Academy Award–nominated producer Sarah Green ’81 spoke to the Emerson community on December 3 in a well-attended event as part of the Bright Lights series. Sponsored by the Department of Visual and Media Arts, the series brings screenings, discussions, and presentations from industry professionals to Emerson.



Sarah Green '81 at the Bright Lights Series by the Department of Visual and Media Arts. (Photo by Michelle Kwong '15)

Green was nominated for an Academy Award for Best Picture in 2012 for Terrence Malick’s The Tree of Life. She sits on the National Board of Directors of the Producers’ Guild of America and has received an Emerson Distinguished Alumni Achievement Award. Her recent project with director Jeff Nichols, Mud, starred Matthew McConaughey and Reese Witherspoon and was nominated last month for two Independent Spirit Awards. The film received the Robert Altman Award for Best Ensemble Cast.

Green was introduced by Assistant Professor Miranda Banks of the Department of Visual and Media Arts, who led the conversation during which Green answered questions and shared stories from her successful producing career.

To start the evening, a selection of trailers of Green’s more prominent films was shown to familiarize the audience with her work. The reel included clips from Karyn Kusama’s Girlfight, David Mamet’s State and Main, Julie Taymor’s Frida, Terrence Malick’s The Tree of Life, and Jeff Nichols’ Mud.

“I don’t know how I got here exactly, but I can tell you it had a lot to do with passion,” said Green.


Green, Banks

Miranda Banks, assistant professor in Visual and Media Arts, with Sarah Green '81 at the December 3 event. (Photo by Michelle Kwong '15)

While attending school in Boston, Green began going to see films more frequently. She found herself enthralled with the magic of cinema and transferred to Emerson after two years of engineering school.

“I found my way into production,” she said. “It was all fueled by passion.”

Today, Green must be picky with the projects she chooses to align herself with. “A project has to get under my skin and hold on and gnaw on me at night,” she said. “It has to hold up under that intense scrutiny, and if it holds up…I know that’s the project I have to work on.”

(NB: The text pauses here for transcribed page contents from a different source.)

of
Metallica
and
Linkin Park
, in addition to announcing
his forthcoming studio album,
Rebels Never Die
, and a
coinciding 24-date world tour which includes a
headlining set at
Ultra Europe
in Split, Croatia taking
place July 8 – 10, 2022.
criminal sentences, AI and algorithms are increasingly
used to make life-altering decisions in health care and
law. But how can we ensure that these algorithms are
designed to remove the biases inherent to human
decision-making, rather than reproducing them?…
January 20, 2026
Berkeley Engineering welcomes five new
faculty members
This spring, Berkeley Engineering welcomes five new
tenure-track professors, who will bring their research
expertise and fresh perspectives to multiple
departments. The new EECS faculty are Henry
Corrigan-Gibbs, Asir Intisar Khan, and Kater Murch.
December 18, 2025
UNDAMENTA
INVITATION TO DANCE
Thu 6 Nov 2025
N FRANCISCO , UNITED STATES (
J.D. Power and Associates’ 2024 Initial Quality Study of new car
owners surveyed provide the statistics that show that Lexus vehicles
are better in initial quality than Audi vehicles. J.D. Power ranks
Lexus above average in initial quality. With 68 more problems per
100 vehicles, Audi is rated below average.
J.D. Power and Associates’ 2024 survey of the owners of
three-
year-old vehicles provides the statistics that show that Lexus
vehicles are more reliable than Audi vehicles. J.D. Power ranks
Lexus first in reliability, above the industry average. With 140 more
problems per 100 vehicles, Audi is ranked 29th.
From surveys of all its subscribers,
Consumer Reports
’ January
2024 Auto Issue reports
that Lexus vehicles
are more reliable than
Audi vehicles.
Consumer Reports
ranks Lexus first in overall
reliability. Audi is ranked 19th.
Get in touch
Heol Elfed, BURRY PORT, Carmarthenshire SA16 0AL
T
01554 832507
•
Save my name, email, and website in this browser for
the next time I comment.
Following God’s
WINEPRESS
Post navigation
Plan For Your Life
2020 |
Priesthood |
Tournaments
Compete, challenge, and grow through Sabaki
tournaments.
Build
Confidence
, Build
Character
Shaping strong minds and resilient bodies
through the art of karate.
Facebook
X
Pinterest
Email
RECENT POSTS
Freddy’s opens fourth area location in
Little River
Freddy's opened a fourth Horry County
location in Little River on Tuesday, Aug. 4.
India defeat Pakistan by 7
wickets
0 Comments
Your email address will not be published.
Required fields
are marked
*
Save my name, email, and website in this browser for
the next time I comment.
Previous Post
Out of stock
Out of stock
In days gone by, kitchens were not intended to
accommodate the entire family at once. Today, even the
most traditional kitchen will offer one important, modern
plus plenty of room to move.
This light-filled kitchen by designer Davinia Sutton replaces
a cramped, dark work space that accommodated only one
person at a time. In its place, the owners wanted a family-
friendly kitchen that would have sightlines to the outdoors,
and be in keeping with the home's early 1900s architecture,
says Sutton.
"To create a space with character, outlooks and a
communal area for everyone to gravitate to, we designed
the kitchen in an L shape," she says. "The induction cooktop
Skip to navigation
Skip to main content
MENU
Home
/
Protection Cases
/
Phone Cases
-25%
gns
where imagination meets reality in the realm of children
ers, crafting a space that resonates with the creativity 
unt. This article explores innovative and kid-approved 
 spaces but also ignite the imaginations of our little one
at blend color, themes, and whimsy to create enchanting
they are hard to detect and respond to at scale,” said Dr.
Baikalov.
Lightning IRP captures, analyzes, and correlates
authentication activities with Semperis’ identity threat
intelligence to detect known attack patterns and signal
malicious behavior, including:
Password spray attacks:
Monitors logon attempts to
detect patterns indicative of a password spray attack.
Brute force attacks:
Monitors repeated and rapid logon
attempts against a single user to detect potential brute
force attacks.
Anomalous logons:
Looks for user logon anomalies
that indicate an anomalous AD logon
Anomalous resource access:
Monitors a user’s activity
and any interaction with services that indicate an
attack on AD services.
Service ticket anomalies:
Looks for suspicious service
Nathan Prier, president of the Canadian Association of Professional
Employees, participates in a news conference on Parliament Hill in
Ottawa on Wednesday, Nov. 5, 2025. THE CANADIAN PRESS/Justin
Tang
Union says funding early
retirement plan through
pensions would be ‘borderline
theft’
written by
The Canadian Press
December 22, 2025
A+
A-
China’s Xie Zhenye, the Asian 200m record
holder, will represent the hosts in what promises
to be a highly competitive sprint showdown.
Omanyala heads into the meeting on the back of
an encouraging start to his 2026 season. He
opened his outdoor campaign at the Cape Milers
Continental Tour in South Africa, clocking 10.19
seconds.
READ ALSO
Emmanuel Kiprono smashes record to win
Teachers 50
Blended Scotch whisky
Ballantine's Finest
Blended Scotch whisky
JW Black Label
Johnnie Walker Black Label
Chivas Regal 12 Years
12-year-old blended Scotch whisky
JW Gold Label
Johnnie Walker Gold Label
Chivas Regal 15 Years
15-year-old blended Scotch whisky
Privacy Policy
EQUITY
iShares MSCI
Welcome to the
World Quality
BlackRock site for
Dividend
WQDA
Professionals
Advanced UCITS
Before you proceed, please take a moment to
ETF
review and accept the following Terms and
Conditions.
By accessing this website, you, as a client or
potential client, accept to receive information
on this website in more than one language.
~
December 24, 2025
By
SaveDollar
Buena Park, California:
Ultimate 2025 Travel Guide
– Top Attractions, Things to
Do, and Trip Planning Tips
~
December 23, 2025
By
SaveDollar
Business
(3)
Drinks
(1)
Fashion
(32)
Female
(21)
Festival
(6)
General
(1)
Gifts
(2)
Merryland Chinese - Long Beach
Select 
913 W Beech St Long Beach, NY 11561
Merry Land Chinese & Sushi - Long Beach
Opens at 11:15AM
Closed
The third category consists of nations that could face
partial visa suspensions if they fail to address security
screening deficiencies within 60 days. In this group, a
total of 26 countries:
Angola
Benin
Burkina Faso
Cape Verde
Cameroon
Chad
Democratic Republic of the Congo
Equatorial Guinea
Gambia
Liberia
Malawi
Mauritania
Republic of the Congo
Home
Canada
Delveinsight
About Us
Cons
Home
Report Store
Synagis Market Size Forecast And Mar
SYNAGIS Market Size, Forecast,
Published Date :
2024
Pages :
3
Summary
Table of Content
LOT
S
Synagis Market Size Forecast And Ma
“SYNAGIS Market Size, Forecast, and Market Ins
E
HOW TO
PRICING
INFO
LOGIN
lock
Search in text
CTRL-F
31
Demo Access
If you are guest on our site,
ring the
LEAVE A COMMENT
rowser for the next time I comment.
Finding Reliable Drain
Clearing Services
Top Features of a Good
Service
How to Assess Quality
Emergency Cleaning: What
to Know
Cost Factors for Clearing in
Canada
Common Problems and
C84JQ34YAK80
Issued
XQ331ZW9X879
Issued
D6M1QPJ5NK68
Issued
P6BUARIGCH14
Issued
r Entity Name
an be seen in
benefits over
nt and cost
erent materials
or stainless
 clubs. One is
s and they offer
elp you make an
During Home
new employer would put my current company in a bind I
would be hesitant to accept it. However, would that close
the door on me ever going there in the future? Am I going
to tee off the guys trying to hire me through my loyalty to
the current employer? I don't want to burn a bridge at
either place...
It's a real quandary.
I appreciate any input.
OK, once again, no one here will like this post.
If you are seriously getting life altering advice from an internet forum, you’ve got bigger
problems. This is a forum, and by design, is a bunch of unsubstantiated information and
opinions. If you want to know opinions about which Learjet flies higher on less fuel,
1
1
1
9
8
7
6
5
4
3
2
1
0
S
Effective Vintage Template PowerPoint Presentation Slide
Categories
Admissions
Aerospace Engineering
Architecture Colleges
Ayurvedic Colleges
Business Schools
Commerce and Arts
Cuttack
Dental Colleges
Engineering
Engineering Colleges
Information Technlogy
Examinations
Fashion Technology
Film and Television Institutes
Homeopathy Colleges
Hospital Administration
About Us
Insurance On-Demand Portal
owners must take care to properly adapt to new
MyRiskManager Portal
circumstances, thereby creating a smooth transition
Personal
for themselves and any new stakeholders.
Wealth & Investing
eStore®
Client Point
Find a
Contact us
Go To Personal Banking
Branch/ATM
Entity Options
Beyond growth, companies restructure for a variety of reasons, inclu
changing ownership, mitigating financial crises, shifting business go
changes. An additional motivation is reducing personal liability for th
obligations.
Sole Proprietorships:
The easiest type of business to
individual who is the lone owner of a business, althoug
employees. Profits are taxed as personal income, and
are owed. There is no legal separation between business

She told the audience that the success of a project depends greatly upon the people attached to it as well as the strength of the original idea. “It takes a lot of us to make a movie, [and] it takes a really clear vision,” she said.

As far as the content of her projects, Green recognized a pattern. “I’m kind of obsessed with coming of age,” she said.



Banks, Green, and Linda Reisman, senior distinguished producer-in-residence in Visual and Media Arts. (Photo by Michelle Kwong '15)

Producing wasn’t always the end goal for Green. At Emerson, she was first interested in cinematography. “The film department was like a dozen people then,” she said. “The great news was that I could do anything and everything.”

She did, and she urged aspiring producers in the audience to do the same. “Do everything you can on a movie,” she said. “It gives you enormous perspective. It helps you understand how a story gets told by everybody.”

Currently, Green is in post-production on Malick’s two upcoming films, The Knight of Cups and Untitled Project V. She is also in pre-production on Jeff Nichols’ film Midnight Special.

“Somehow in the last few years, there’s been too many things I couldn’t say no to,” she said. “It’s been a lively time.”